What this task involves: Give again, word for word, each line below starting at the one that contains "Все аэропорты (164, 2056)" and ending at the one that contains "Уфа (447, 1739)".

Extracted records:
□ □ □ □
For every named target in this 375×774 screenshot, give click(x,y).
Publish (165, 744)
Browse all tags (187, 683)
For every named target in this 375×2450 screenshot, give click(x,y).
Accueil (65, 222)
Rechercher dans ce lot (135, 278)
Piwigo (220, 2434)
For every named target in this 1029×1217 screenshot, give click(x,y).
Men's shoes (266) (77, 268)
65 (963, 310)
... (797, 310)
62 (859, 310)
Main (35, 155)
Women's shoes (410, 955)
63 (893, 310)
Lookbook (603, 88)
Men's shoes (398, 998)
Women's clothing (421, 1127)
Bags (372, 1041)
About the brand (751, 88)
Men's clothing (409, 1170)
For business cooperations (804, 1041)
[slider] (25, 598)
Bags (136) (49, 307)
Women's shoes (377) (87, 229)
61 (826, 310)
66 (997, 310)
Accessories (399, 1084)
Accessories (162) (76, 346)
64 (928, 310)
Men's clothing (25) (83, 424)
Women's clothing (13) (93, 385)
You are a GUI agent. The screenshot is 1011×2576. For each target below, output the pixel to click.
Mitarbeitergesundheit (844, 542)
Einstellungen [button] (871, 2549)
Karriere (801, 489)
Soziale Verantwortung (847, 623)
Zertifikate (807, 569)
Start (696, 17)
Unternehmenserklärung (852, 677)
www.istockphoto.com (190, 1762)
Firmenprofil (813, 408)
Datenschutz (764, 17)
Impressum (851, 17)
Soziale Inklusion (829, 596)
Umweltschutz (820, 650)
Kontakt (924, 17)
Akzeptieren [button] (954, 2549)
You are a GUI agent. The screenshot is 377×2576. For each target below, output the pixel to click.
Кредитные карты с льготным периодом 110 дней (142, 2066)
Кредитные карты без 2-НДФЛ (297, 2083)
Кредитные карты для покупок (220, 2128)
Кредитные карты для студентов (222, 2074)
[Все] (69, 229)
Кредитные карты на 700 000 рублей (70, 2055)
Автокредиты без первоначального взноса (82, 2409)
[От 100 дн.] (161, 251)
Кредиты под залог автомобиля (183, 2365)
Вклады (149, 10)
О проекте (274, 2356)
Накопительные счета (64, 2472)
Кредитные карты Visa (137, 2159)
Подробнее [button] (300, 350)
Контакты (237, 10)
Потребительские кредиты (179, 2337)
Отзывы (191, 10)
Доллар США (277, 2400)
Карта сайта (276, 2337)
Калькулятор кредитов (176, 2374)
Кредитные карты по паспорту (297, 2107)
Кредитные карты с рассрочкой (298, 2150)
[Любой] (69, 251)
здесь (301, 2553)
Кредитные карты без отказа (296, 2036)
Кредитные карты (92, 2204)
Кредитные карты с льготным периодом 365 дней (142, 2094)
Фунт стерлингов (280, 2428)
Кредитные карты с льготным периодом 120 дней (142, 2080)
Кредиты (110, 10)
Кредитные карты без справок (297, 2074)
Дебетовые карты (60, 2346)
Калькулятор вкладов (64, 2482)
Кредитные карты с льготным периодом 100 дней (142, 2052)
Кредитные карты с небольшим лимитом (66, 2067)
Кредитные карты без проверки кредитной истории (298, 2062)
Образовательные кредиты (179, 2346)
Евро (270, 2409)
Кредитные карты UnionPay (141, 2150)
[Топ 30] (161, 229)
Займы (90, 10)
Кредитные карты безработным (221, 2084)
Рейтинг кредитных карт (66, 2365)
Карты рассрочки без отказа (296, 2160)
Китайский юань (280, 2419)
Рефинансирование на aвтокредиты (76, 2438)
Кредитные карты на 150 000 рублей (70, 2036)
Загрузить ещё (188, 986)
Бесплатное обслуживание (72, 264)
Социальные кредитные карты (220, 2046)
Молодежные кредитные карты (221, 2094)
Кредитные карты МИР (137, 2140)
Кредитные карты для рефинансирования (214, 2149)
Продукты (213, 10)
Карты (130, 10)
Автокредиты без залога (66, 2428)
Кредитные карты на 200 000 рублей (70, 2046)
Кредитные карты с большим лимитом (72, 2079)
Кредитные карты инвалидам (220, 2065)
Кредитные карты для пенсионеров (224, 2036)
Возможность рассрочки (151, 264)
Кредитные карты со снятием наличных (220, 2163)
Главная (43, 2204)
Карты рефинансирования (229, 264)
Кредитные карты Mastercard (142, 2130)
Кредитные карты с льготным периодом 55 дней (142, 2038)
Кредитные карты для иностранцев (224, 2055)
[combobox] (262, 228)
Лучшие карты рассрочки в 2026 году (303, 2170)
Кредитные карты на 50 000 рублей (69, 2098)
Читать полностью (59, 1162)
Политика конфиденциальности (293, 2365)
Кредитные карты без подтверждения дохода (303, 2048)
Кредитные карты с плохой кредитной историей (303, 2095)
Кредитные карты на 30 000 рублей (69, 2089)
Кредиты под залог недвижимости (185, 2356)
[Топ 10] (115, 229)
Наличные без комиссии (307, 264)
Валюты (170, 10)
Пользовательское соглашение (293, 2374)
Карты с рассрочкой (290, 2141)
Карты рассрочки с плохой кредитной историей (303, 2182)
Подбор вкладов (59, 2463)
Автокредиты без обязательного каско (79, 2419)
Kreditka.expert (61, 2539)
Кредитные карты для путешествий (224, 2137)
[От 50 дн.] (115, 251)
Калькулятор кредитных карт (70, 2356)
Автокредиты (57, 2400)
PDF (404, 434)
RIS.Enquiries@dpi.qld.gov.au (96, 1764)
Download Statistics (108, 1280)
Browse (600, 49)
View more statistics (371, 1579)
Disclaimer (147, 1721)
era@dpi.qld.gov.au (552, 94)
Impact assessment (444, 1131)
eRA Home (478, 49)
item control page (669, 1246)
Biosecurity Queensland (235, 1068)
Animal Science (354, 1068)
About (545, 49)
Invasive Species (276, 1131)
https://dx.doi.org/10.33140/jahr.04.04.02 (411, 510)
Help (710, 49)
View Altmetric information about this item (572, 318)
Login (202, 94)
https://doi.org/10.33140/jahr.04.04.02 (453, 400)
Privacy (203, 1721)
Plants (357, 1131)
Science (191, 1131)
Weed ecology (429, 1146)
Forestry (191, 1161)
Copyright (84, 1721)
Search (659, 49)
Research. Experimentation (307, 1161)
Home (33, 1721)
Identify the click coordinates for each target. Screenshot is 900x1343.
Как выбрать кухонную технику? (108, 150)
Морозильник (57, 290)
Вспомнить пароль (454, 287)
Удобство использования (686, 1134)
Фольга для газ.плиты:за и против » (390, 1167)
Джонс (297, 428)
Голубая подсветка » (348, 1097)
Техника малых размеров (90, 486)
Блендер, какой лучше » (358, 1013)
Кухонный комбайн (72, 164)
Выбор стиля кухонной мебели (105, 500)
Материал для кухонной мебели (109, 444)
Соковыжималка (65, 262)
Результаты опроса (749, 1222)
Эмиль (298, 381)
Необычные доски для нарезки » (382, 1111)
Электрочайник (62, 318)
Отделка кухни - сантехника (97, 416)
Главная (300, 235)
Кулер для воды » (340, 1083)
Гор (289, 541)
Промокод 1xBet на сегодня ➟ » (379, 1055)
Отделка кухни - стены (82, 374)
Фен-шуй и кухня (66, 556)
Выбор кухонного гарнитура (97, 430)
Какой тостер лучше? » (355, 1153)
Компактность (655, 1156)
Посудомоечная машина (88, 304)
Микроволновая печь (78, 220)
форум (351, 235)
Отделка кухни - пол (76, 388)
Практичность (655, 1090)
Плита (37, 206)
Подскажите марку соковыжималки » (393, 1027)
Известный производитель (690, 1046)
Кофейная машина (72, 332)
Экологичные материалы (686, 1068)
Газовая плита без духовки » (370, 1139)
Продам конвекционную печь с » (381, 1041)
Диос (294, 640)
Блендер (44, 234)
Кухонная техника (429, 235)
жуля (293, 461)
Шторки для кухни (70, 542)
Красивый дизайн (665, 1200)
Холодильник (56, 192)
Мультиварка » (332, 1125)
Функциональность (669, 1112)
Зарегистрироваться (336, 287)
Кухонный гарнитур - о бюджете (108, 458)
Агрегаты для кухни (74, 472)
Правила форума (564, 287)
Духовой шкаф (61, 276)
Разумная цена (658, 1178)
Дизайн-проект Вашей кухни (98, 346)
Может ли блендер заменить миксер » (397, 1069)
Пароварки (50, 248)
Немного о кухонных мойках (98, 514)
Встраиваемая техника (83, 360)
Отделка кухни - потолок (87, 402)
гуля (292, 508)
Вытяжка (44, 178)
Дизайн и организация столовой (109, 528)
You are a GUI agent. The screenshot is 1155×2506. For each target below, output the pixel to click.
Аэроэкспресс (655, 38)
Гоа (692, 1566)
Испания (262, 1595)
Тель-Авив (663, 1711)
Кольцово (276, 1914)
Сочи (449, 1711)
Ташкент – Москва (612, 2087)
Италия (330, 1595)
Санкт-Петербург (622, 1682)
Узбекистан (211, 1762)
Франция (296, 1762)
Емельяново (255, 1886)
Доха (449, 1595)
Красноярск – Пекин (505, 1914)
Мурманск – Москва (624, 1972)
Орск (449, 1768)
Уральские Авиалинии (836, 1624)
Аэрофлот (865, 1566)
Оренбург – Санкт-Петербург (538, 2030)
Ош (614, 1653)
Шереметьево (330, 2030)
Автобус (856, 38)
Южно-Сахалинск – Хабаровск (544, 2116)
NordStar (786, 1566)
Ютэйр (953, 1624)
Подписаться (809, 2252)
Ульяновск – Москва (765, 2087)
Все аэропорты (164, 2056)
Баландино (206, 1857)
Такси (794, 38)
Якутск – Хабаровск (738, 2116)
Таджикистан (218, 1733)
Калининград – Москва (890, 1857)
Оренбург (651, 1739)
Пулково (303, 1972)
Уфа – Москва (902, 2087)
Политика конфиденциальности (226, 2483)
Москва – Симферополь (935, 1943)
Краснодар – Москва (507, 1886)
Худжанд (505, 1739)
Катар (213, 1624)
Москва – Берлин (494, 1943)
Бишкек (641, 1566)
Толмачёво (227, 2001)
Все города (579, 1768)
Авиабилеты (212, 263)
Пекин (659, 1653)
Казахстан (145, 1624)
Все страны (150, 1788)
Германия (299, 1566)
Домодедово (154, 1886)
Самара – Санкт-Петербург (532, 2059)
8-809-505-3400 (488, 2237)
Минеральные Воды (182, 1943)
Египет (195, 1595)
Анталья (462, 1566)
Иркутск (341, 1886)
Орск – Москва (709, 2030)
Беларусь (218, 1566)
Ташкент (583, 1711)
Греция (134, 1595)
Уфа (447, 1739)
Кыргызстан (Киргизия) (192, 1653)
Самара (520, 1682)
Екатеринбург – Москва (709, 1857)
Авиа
□ □ □ □
Written response:
Все аэропорты (164, 2056)
Баландино (206, 1857)
Такси (794, 38)
Якутск – Хабаровск (738, 2116)
Таджикистан (218, 1733)
Калининград – Москва (890, 1857)
Оренбург (651, 1739)
Пулково (303, 1972)
Уфа – Москва (902, 2087)
Политика конфиденциальности (226, 2483)
Москва – Симферополь (935, 1943)
Краснодар – Москва (507, 1886)
Худжанд (505, 1739)
Катар (213, 1624)
Москва – Берлин (494, 1943)
Бишкек (641, 1566)
Толмачёво (227, 2001)
Все города (579, 1768)
Авиабилеты (212, 263)
Пекин (659, 1653)
Казахстан (145, 1624)
Все страны (150, 1788)
Германия (299, 1566)
Домодедово (154, 1886)
Самара – Санкт-Петербург (532, 2059)
8-809-505-3400 (488, 2237)
Минеральные Воды (182, 1943)
Египет (195, 1595)
Анталья (462, 1566)
Иркутск (341, 1886)
Орск – Москва (709, 2030)
Беларусь (218, 1566)
Ташкент (583, 1711)
Греция (134, 1595)
Уфа (447, 1739)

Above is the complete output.